Several patients had developed brain complications and died, a government medical researcher said. But health officials claim these deaths occurred only because the infected people were aged.

Health minister Anbumani Ramadoss has told Parliament at least 10 times over the past 18 months that no death in India can be attributed to chikungunya.

The government’s top official responsible for tracking mosquito-borne diseases said chikungunya officially remains a non-fatal disease.

“We stand by what we have informed Parliament,” said G.P.S. Dhillon, director of the National Vector-Borne Disease Control Programme.

But Mavalankar is surprised that the deaths were not investigated only because the patients were aged.

“Imagine not investigating a hit-and-run case only because the victim is an old person who may have had difficulty in crossing the road,” he said.

Mavalankar and his colleagues at IIM Ahmedabad spent months analysing municipal death records and have recently highlighted the unusual mortality rise in Ahmedabad from August to November 2006 in the journal Emerging Infectious Diseases.

Chikungunya had re-emerged in India in 2006 after 32 years. Public health experts believe the virus spread to India from Reunion Island in the Indian Ocean, where it had raged for several months and killed 254 people.

Last year too, there were nearly 56,000 cases, mainly in Kerala and Bengal.

Sanchita Bakshi, director of health services in Bengal, said 20,000 people were infected with chikungunya in the state in 2007-08 but none had died of the disease.

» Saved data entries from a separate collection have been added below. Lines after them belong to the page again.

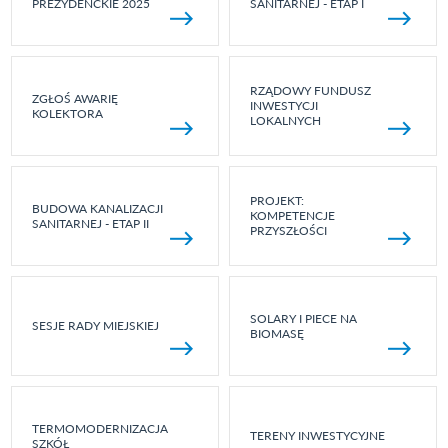
PREZYDENCKIE 2025
SANITARNEJ - ETAP I
RZĄDOWY FUNDUSZ
ZGŁOŚ AWARIĘ
INWESTYCJI
KOLEKTORA
LOKALNYCH
PROJEKT:
BUDOWA KANALIZACJI
KOMPETENCJE
SANITARNEJ - ETAP II
PRZYSZŁOŚCI
SOLARY I PIECE NA
SESJE RADY MIEJSKIEJ
BIOMASĘ
TERMOMODERNIZACJA
TERENY INWESTYCYJNE
SZKÓŁ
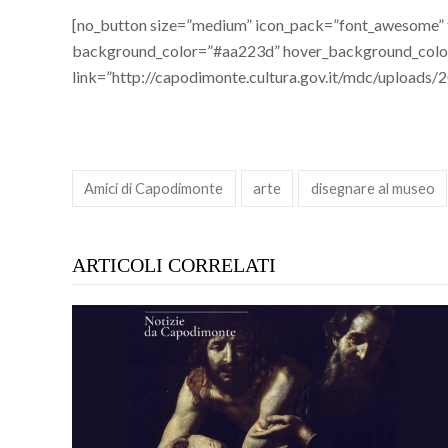
[no_button size=”medium” icon_pack=”font_awesome” fa
background_color=”#aa223d” hover_background_color
link=”http://capodimonte.cultura.gov.it/mdc/uploads
Amici di Capodimonte
arte
disegnare al museo
ARTICOLI CORRELATI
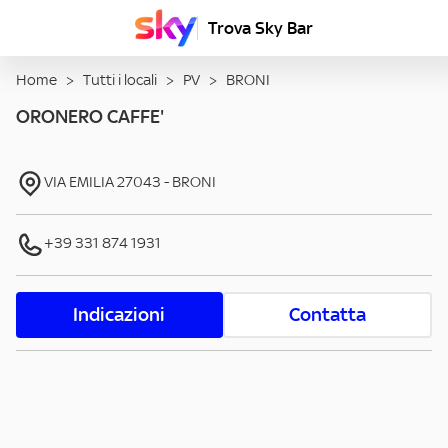
Trova Sky Bar
Home
>
Tutti i locali
>
PV
>
BRONI
ORONERO CAFFE'
VIA EMILIA
27043
-
BRONI
+39 331 874 1931
Indicazioni
Contatta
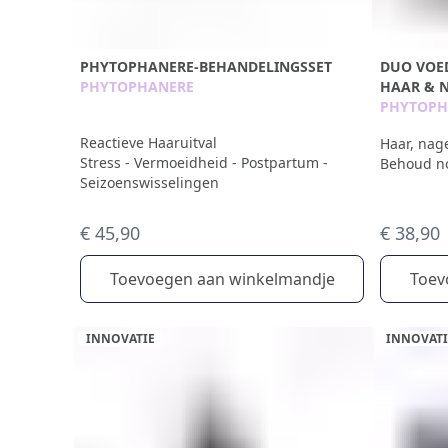
PHYTOPHANERE-BEHANDELINGSSET
DUO VOE
PHYTOPHANERE
HAAR & 
PHYTOPH
Reactieve Haaruitval
Haar, nag
Stress - Vermoeidheid - Postpartum -
Behoud no
Seizoenswisselingen
€ 45,90
€ 38,90
Toevoegen aan winkelmandje
Toev
INNOVATIE
INNOVATI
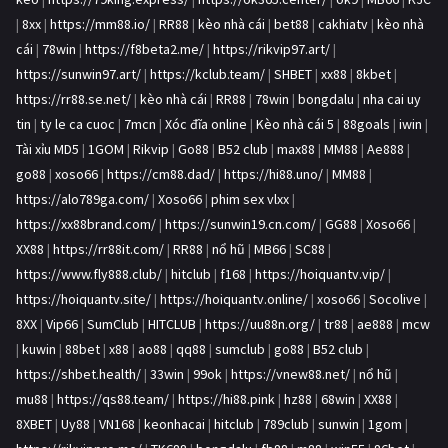
|
8xx
|
https://mm88.io/
|
RR88
|
kèo nhà cái
|
bet88
|
cakhiatv
|
kèo nhà
cái
|
78win
|
https://f8beta2.me/
|
https://rikvip97.art/
|
https://sunwin97.art/
|
https://kclub.team/
|
SHBET
|
xx88
|
8kbet
|
https://rr88.se.net/
|
kèo nhà cái
|
RR88
|
78win
|
bongdalu
|
nha cai uy
tin
|
ty le ca cuoc
|
7mcn
|
Xóc đĩa online
|
Kèo nhà cái 5
|
88goals
|
iwin
|
Tài xỉu MD5
|
1GOM
|
Rikvip
|
Go88
|
B52 club
|
max88
|
MM88
|
Ae888
|
go88
|
xoso66
|
https://cm88.dad/
|
https://hi88.uno/
|
MM88
|
https://alo789ga.com/
|
Xoso66
|
phim sex vlxx
|
https://xx88brand.com/
|
https://sunwin19.cn.com/
|
GG88
|
Xoso66
|
XX88
|
https://rr88it.com/
|
RR88
|
nổ hũ
|
MB66
|
SC88
|
https://www.fly888.club/
|
hitclub
|
f168
|
https://hoiquantv.vip/
|
https://hoiquantv.site/
|
https://hoiquantv.online/
|
xoso66
|
Socolive
|
8XX
|
Vip66
|
SumClub
|
HITCLUB
|
https://uu88n.org/
|
tr88
|
ae888
|
mcw
|
kuwin
|
88bet
|
x88
|
ao88
|
qq88
|
sumclub
|
go88
|
B52 club
|
https://shbet.health/
|
33win
|
99ok
|
https://vnew88.net/
|
nổ hũ
|
mu88
|
https://qs88.team/
|
https://hi88.pink
|
hz88
|
68win
|
XX88
|
8XBET
|
Uy88
|
VN168
|
keonhacai
|
hitclub
|
789club
|
sunwin
|
1gom
|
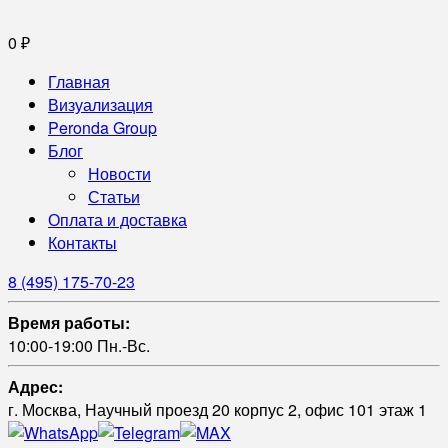
0
₽
Главная
Визуализация
Peronda Group
Блог
Новости
Статьи
Оплата и доставка
Контакты
8 (495) 175-70-23
Время работы:
10:00-19:00 Пн.-Вс.
Адрес:
г. Москва, Научный проезд 20 корпус 2, офис 101 этаж 1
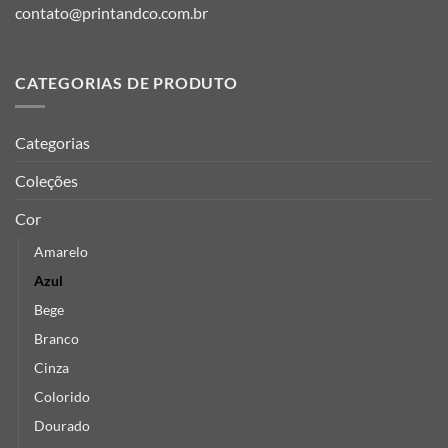
contato@printandco.com.br
CATEGORIAS DE PRODUTO
Categorias
Coleções
Cor
Amarelo
Azul
Bege
Branco
Cinza
Colorido
Dourado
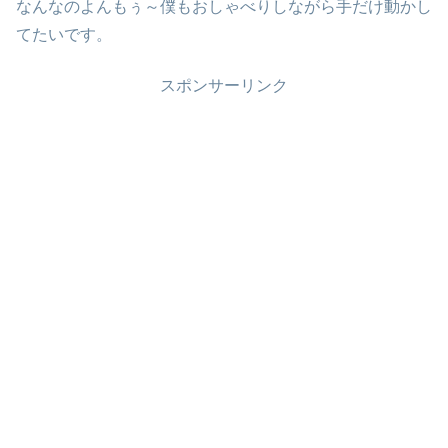
なんなのよんもぅ～僕もおしゃべりしながら手だけ動かし
てたいです。
スポンサーリンク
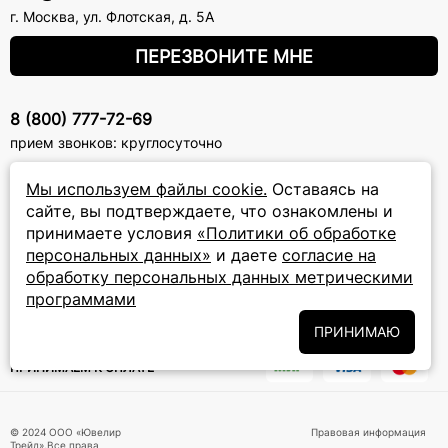
г. Москва
,
ул. Флотская, д. 5А
ПЕРЕЗВОНИТЕ МНЕ
8 (800) 777-72-69
прием звонков: круглосуточно
Мы используем файлы cookie.
Оставаясь на
ПОДПИСКА НА РАССЫЛКУ
сайте, вы подтверждаете, что ознакомлены и
принимаете условия
«Политики об обработке
Подписаться на новости
персональных данных»
и даете
согласие на
обработку персональных данных метрическими
Политики
Подписываясь на рассылку, вы соглашаетесь с условиями
обработки персональных данных
и даёте своё согласие на их
программами
обработку
ПРИНИМАЮ
ПРИНИМАЕМ К ОПЛАТЕ
© 2024 ООО «Ювелир
Правовая информация
Трейд».Все права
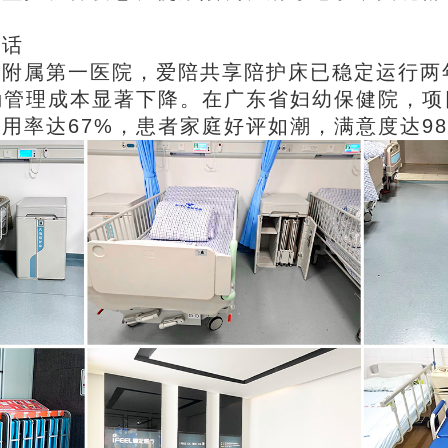
说话
学附属第一医院，
爱陪共享陪护床
已稳定运行两
后勤管理成本显著下降。在广东省妇幼保健院，
用率达67%，患者家庭好评如潮，满意度达9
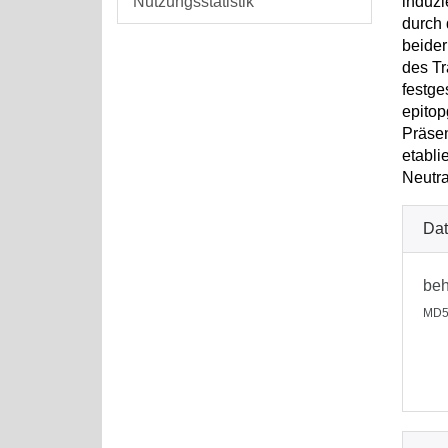
Nutzungsstatistik
induzi
durch 
beider
des Tr
festge
epitop
Präsen
etabli
Neutra
Dat
beh
MD5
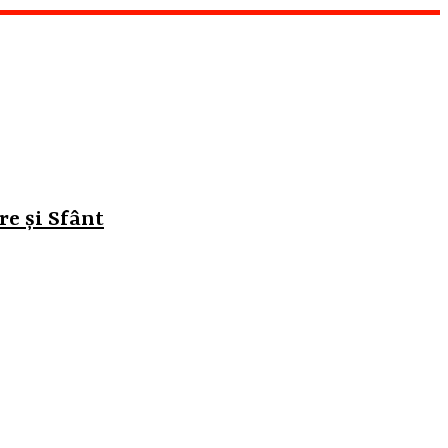
re și Sfânt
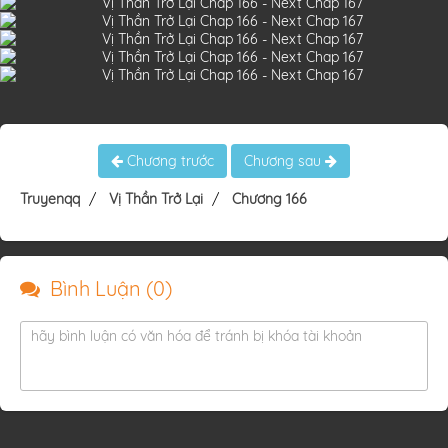
Chương trước
Chương sau
Truyenqq
Vị Thần Trở Lại
Chương 166
Bình Luận (
0
)
hãy bình luận có văn hóa để tránh bị khóa tài khoản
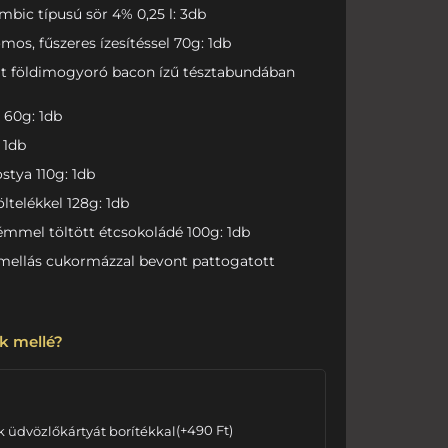
bic típusú sör 4% 0,25 l: 3db
mos, fűszeres ízesítéssel 70g: 1db
lt földimogyoró bacon ízű tésztabundában
a 60g: 1db
 1db
tya 110g: 1db
ltelékkel 128g: 1db
mmel töltött étcsokoládé 100g: 1db
ellás cukormázzal bevont pattogatott
k mellé?
k üdvözlőkártyát borítékkal
(
+
490
Ft
)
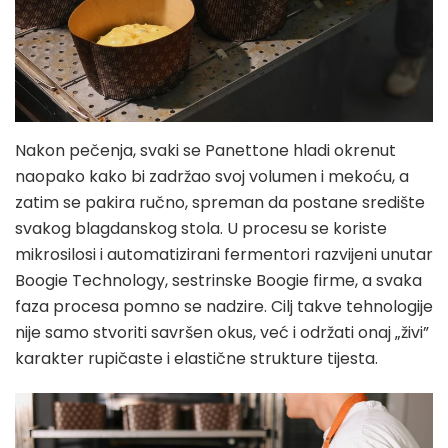
Nakon pečenja, svaki se Panettone hladi okrenut
naopako kako bi zadržao svoj volumen i mekoću, a
zatim se pakira ručno, spreman da postane središte
svakog blagdanskog stola. U procesu se koriste
mikrosilosi i automatizirani fermentori razvijeni unutar
Boogie Technology, sestrinske Boogie firme, a svaka
faza procesa pomno se nadzire. Cilj takve tehnologije
nije samo stvoriti savršen okus, već i održati onaj „živi”
karakter rupičaste i elastične strukture tijesta.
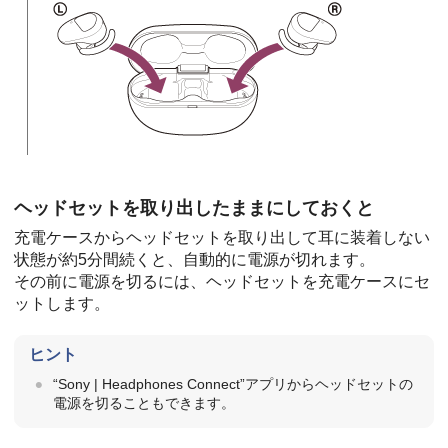
ヘッドセットを取り出したままにしておくと
充電ケースからヘッドセットを取り出して耳に装着しない
状態が約5分間続くと、自動的に電源が切れます。
その前に電源を切るには、ヘッドセットを充電ケースにセ
ットします。
ヒント
“
Sony | Headphones Connect
”アプリからヘッドセットの
電源を切ることもできます。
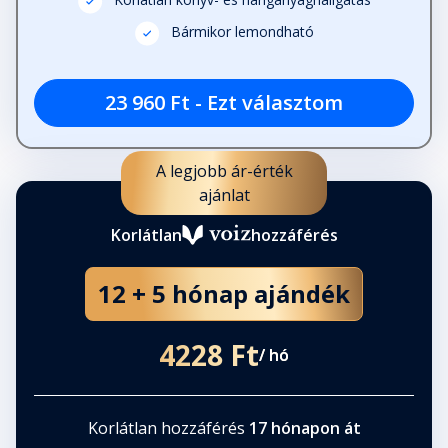
Korlátlan könyv- és hanganyaghallgatás
Bármikor lemondható
23 960 Ft - Ezt választom
A legjobb ár-érték
ajánlat
Korlátlan
hozzáférés
12 + 5 hónap ajándék
4228 Ft
/ hó
Korlátlan hozzáférés
17 hónapon át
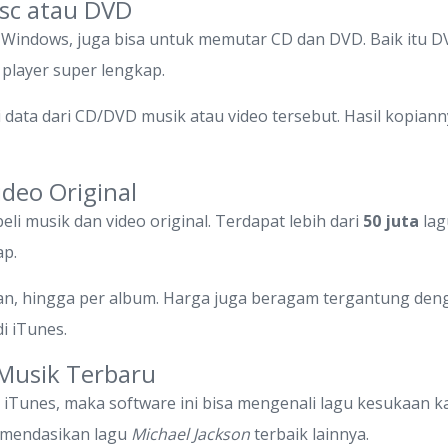
sc atau DVD
op Windows, juga bisa untuk memutar CD dan DVD. Baik itu 
player super lengkap.
 data dari CD/DVD musik atau video tersebut. Hasil kopiann
deo Original
i musik dan video original. Terdapat lebih dari
50 juta
lag
ap.
an, hingga per album. Harga juga beragam tergantung deng
di iTunes.
Musik Terbaru
iTunes, maka software ini bisa mengenali lagu kesukaan 
omendasikan lagu
Michael Jackson
terbaik lainnya.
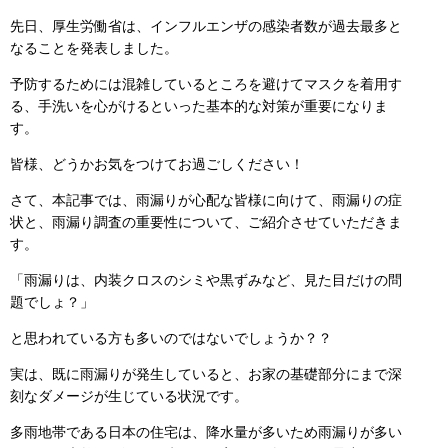
先日、厚生労働省は、インフルエンザの感染者数が過去最多と
なることを発表しました。
予防するためには混雑しているところを避けてマスクを着用す
る、手洗いを心がけるといった基本的な対策が重要になりま
す。
皆様、どうかお気をつけてお過ごしください！
さて、本記事では、雨漏りが心配な皆様に向けて、雨漏りの症
状と、雨漏り調査の重要性について、ご紹介させていただきま
す。
「雨漏りは、内装クロスのシミや黒ずみなど、見た目だけの問
題でしょ？」
と思われている方も多いのではないでしょうか？？
実は、既に雨漏りが発生していると、お家の基礎部分にまで深
刻なダメージが生じている状況です。
多雨地帯である日本の住宅は、降水量が多いため雨漏りが多い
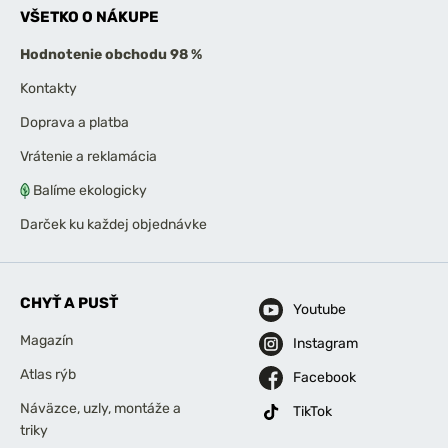
VŠETKO O NÁKUPE
Hodnotenie obchodu 98 %
Kontakty
Doprava a platba
Vrátenie a reklamácia
Balíme ekologicky
Darček ku každej objednávke
CHYŤ A PUSŤ
Youtube
Magazín
Instagram
Atlas rýb
Facebook
Náväzce, uzly, montáže a
TikTok
triky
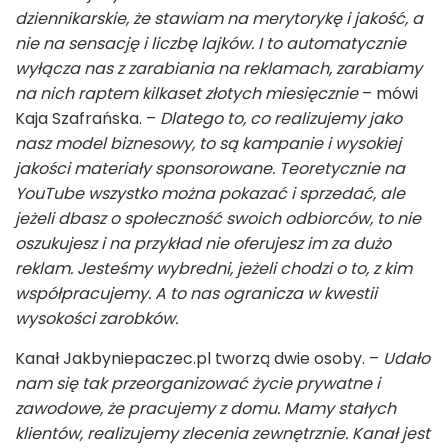
dziennikarskie, że stawiam na merytorykę i jakość, a
nie na sensację i liczbę lajków. I to automatycznie
wyłącza nas z zarabiania na reklamach, zarabiamy
na nich raptem kilkaset złotych miesięcznie
– mówi
Kaja Szafrańska. –
Dlatego to, co realizujemy jako
nasz model biznesowy, to są kampanie i wysokiej
jakości materiały sponsorowane. Teoretycznie na
YouTube wszystko można pokazać i sprzedać, ale
jeżeli dbasz o społeczność swoich odbiorców, to nie
oszukujesz i na przykład nie oferujesz im za dużo
reklam. Jesteśmy wybredni, jeżeli chodzi o to, z kim
współpracujemy. A to nas ogranicza w kwestii
wysokości zarobków.
Kanał Jakbyniepaczec.pl tworzą dwie osoby. –
Udało
nam się tak przeorganizować życie prywatne i
zawodowe, że pracujemy z domu. Mamy stałych
klientów, realizujemy zlecenia zewnętrznie. Kanał jest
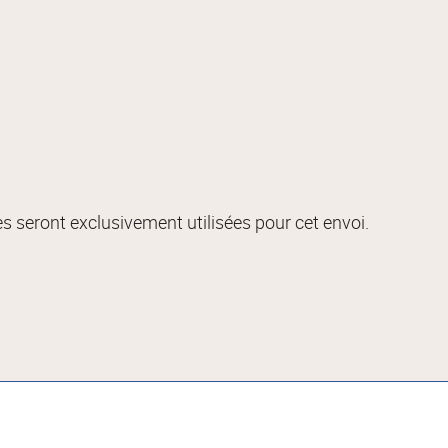
s seront exclusivement utilisées pour cet envoi.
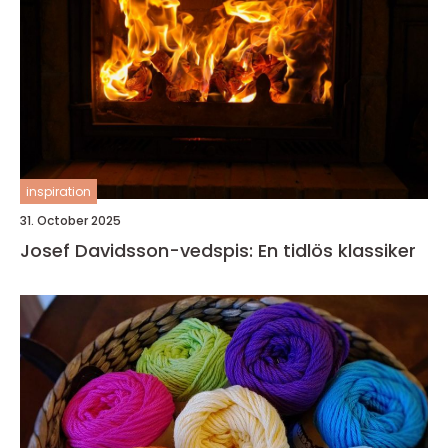
inspiration
31. October 2025
Josef Davidsson-vedspis: En tidlös klassiker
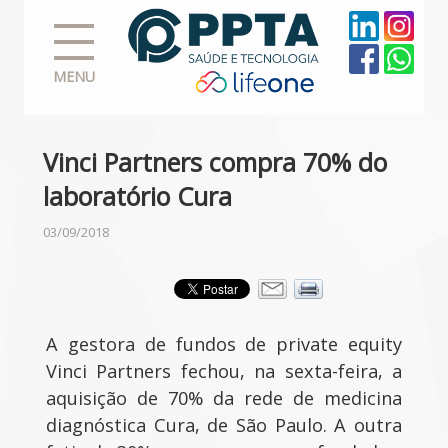
MENU
Vinci Partners compra 70% do
laboratório Cura
03/09/2018
A gestora de fundos de private equity
Vinci Partners fechou, na sexta-feira, a
aquisição de 70% da rede de medicina
diagnóstica Cura, de São Paulo. A outra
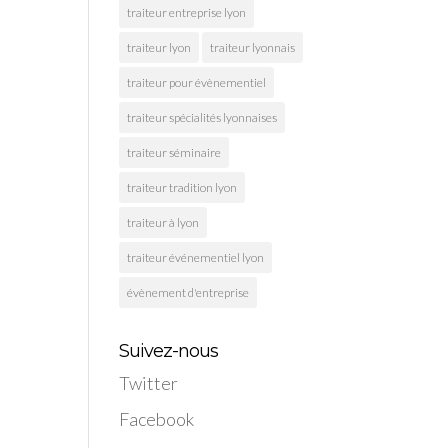
traiteur entreprise lyon
traiteur lyon
traiteur lyonnais
traiteur pour évènementiel
traiteur spécialités lyonnaises
traiteur séminaire
traiteur tradition lyon
traiteur à lyon
traiteur événementiel lyon
évènement d'entreprise
Suivez-nous
Twitter
Facebook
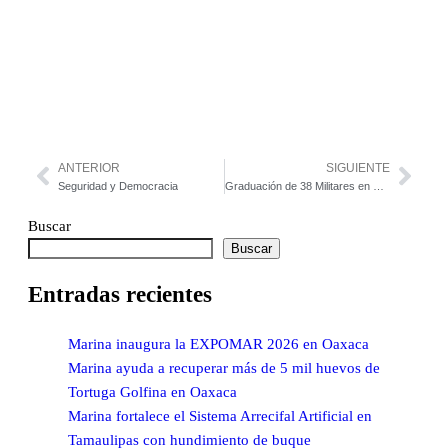
ANTERIOR
SIGUIENTE
Seguridad y Democracia
Graduación de 38 Militares en Seguridad Nacional
Buscar
Buscar
Entradas recientes
Marina inaugura la EXPOMAR 2026 en Oaxaca
Marina ayuda a recuperar más de 5 mil huevos de
Tortuga Golfina en Oaxaca
Marina fortalece el Sistema Arrecifal Artificial en
Tamaulipas con hundimiento de buque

“Many hospital authorities were afraid to stamp a death case as chikungunya without a positive blood test,” Mavalankar said. He described the central government’s attitude as “shocking”.

While the Centre has steadfastly maintained that no one ever died of chikungunya, the Gujarat government had in 2006 told the Assembly that 11 people had died of the disease.

When this inconsistency was pointed out to Dhillon, he said: “Why don’t you ask the Gujarat government?”